# [WORK INSTRUCTIONS]
After locating the line that contains "-2.4472253 (-95.45%)", restate it and each later line word for word through the end of the records.

[Saved entries]
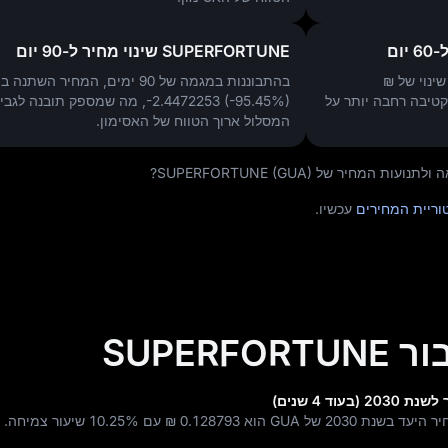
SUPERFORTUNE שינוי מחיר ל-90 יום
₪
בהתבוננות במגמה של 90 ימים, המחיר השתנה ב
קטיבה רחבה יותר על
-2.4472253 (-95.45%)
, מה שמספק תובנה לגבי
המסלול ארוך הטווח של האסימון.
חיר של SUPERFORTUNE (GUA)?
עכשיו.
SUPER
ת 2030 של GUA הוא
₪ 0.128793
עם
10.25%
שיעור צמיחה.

# [SOLVED EXERCISE]
-2.4472253 (-95.45%)
, מה שמספק תובנה לגבי
המסלול ארוך הטווח של האסימון.
חיר של SUPERFORTUNE (GUA)?
עכשיו.
SUPER
ת 2030 של GUA הוא
₪ 0.128793
עם
10.25%
שיעור צמיחה.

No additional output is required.